- Theatrical release poster
- Directed by: Elliott Nugent
- Screenplay by: Julius J. Epstein; Philip G. Epstein; Stephen Morehouse Avery;
- Based on: The Male Animal 1940 play by James Thurber Elliott Nugent
- Produced by: Hal B. Wallis (executive producer); Wolfgang Reinhardt (associate producer);
- Starring: Henry Fonda; Olivia de Havilland; Joan Leslie;
- Cinematography: Arthur Edeson
- Edited by: Thomas Richards
- Music by: H. Roemheld
- Distributed by: Warner Bros. Pictures
- Release date: April 4, 1942 (U.S.);
- Running time: 101 minutes
- Country: United States
- Language: English
- Box office: $1 million (US rentals)

= The Male Animal =

1942 film by Elliott Nugent

The Male Animal is a 1942 American comedy-drama film produced by Warner Bros. Pictures, starring Henry Fonda, Olivia de Havilland and Joan Leslie.

The film was based on a hit 1940 Broadway play of the same name written by James Thurber and Elliott Nugent. The screenplay was written by Stephen Morehouse Avery, Julius J. Epstein, and Philip G. Epstein, based on Nugent and Thurber's play. The film was also directed by Elliott Nugent.

== Plot ==
Tommy Turner is an English teacher at football-crazed Midwestern University. Although he is uninvolved with the politics of the day, Tommy suddenly finds himself the center of a free-speech debate on campus. An editorial in a student magazine praises him for planning to read Bartolomeo Vanzetti's sentencing statement to his class as an example of eloquent composition, even in broken English composed by a non-professional.

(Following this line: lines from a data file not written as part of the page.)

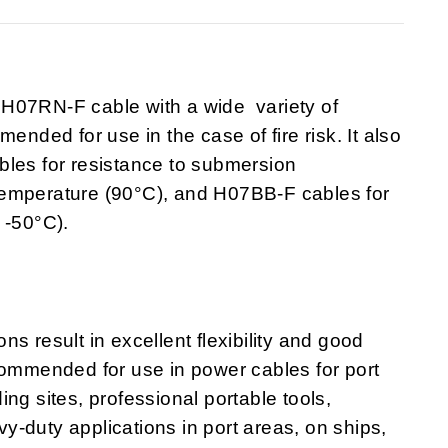
7RN-F cable with a wide variety of
ended for use in the case of fire risk. It also
bles for resistance to submersion
temperature (90°C), and H07BB-F cables for
 -50°C).
s result in excellent flexibility and good
commended for use in power cables for port
ng sites, professional portable tools,
avy-duty applications in port areas, on ships,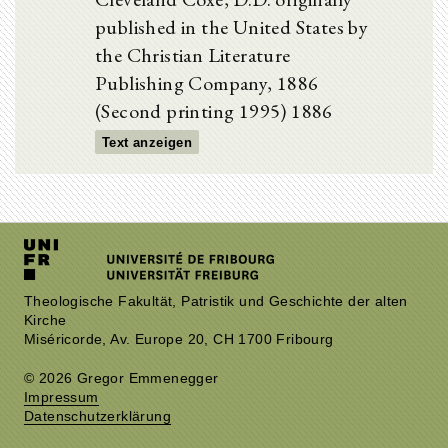
published in the United States by
the Christian Literature
Publishing Company, 1886
(Second printing 1995) 1886
Text anzeigen
Theologische Fakultät, Patristik und Geschichte der alten
Kirche
Miséricorde, Av. Europe 20, CH 1700 Fribourg
© 2026 Gregor Emmenegger
Impressum
Datenschutzerklärung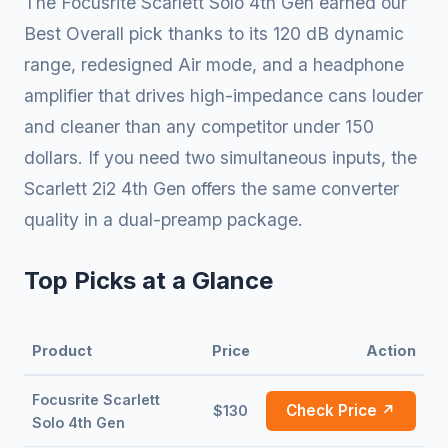
The Focusrite Scarlett Solo 4th Gen earned our
Best Overall pick thanks to its 120 dB dynamic
range, redesigned Air mode, and a headphone
amplifier that drives high-impedance cans louder
and cleaner than any competitor under 150
dollars. If you need two simultaneous inputs, the
Scarlett 2i2 4th Gen offers the same converter
quality in a dual-preamp package.
Top Picks at a Glance
Product
Price
Action
Focusrite Scarlett
Check Price ↗
$130
Solo 4th Gen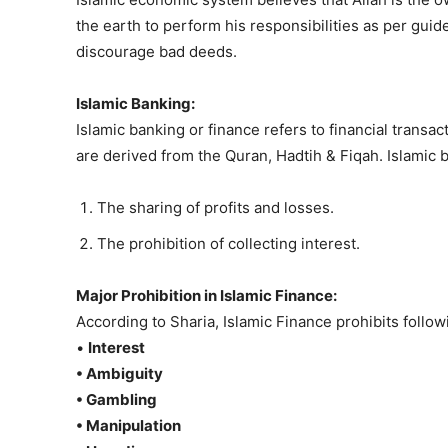
the earth to perform his responsibilities as per gu
discourage bad deeds.
Islamic Banking:
Islamic banking or finance refers to financial trans
are derived from the Quran, Hadtih & Fiqah. Islamic 
The sharing of profits and losses.
The prohibition of collecting interest.
Major Prohibition in Islamic Finance:
According to Sharia, Islamic Finance prohibits follow
•
Interest
• Ambiguity
• Gambling
• Manipulation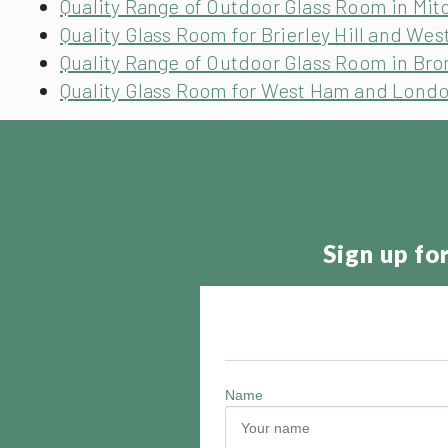
Quality Range of Outdoor Glass Room in Mit
Quality Glass Room for Brierley Hill and Wes
Quality Range of Outdoor Glass Room in Br
Quality Glass Room for West Ham and Lond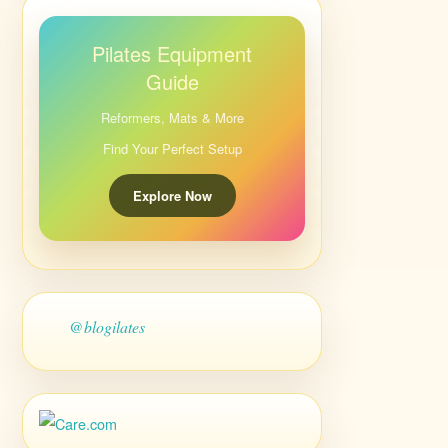
Pilates Equipment
Guide
Reformers, Mats & More
Find Your Perfect Setup
Explore Now
@blogilates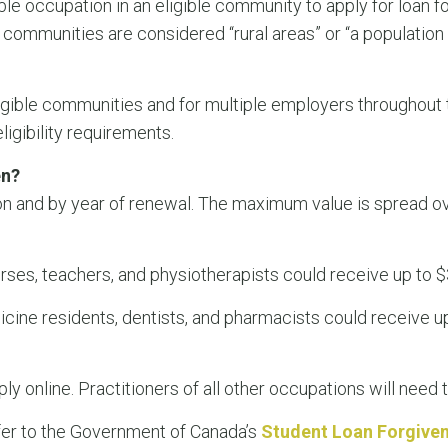
ble occupation in an eligible community to apply for loan f
 communities are considered “rural areas” or “a population
igible communities and for multiple employers throughout t
ligibility requirements.
en?
n and by year of renewal. The maximum value is spread o
urses, teachers, and physiotherapists could receive up to $
icine residents, dentists, and pharmacists could receive u
y online. Practitioners of all other occupations will need t
fer to the Government of Canada’s
Student Loan Forgive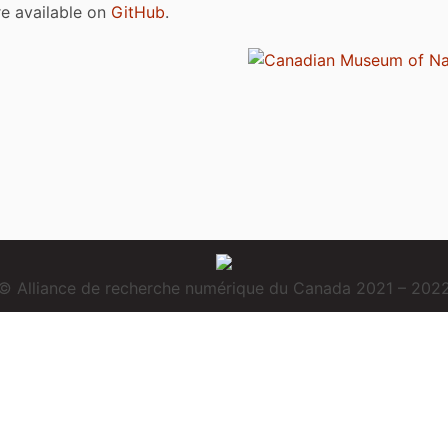
are available on
GitHub
.
© Alliance de recherche numérique du Canada 2021 – 202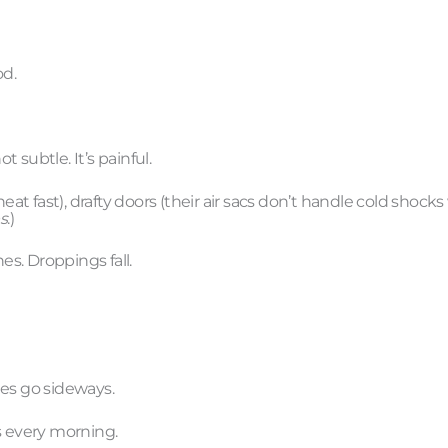
od.
subtle. It’s painful.
fast), drafty doors (their air sacs don’t handle cold shocks w
s
.)
s. Droppings fall.
nes go sideways.
s every morning.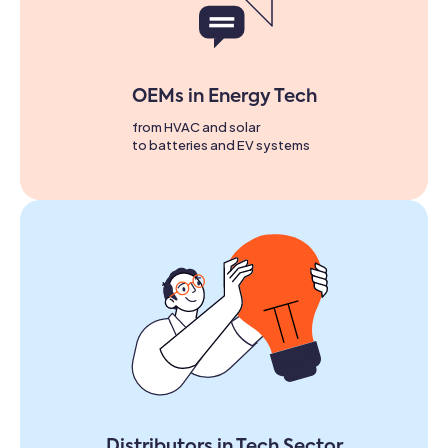
OEMs in Energy Tech
from HVAC and solar
to batteries and EV systems
Distributors in Tech Sector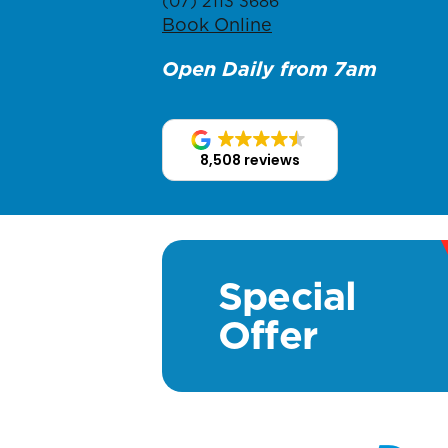
(07) 2113 3686
Book Online
Open Daily from 7am
8,508 reviews
Special
Offer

The school's conservative trustees, led by Ed Keller, threaten to fire Tommy if he doesn't withdraw the reading from his lecture. The subject of free speech and Tommy's dilemma of conscience anchor the dramatic subplot's social significance. The lighter comic triangle plot concerns a return visit to attend the big football game by Joe Ferguson, a former football hero and one-time love interest of Turner's wife Ellen. Joe is recently divorced and he rekindles Ellen's romantic notions at the very moment when her marriage to Tommy is being tested by the events on campus.

== Cast ==
- Henry Fonda as Tommy Turner
- Olivia de Havilland as Ellen Turner
- Joan Leslie as Patricia Stanley
- Jack Carson as Joe Ferguson
- Eugene Pallette as Ed Keller
- Herbert Anderson as Michael Barnes
- Hattie McDaniel as Cleota
- Ivan Simpson as Dean Frederick Damon
- Don DeFore as Wally Myers
- Jean Ames as "Hot Garters" Gardner
- Minna Phillips as Mrs. Blanche Damon
- Regina Wallace as Mrs. Myrtle Keller
- Frank Mayo as Coach Sprague
- William B. Davidson as Alumnus
- Bobby Barnes as Nutsy Miller

== Production ==
Gene Tierney, who had starred as Patricia Stanley in the original Broadway production, was unable to appear in the film because she was contracted to star in John Ford's movie version of Tobacco Road. Don DeFore, another member of the Broadway cast, repeated his role in the film. Co-writer Elliott Nugent played the lead role on the stage before coming to Hollywood to direct Henry Fonda in the film version. Gig Young, who changed his birth name / stage name, Byron Barr, that year, appears unbilled as a student.

Elliott Nugent said the Jack Benny was suggested for the lead. Nugent wrote in his memoirs, "No one admires Jack Benny more than I do, but I felt that any picture treatment for him would necessarily emphasize the lighter side of the play to the detriment of the serious theme about academic freedom. I told Hal Wallis that, under the contract of sale, Thurber and I had no supervision of casting, but that I personally would not have the feel for slanting the story for my friend Benny." He suggested Henry Fonda and Olivia de Havilland instead.

Olivia de Havilland appeared in this film while simultaneously making They Died with Their Boots On (1941) starring Errol Flynn, putting the actress under enormous pressure from overwork.

== Remake ==
The Male Animal was loosely reworked by Warner Bros. as a musical called She's Working Her Way Through College (1952), starring Virginia Mayo and Ronald Reagan. In this adaptation, the characters' names are changed. Also, the political theme is discarded in favor of a conflict surrounding the professor's attempt to mount a musical play featuring a student who is discovered to be a former burlesque dancer.

The remake earned an estimated $2.4 million at the North American box office in 1952.

The remake features Gene Nelson and Phyllis Thaxter in the cast, as well as Don DeFore who had also been in The Male Animal.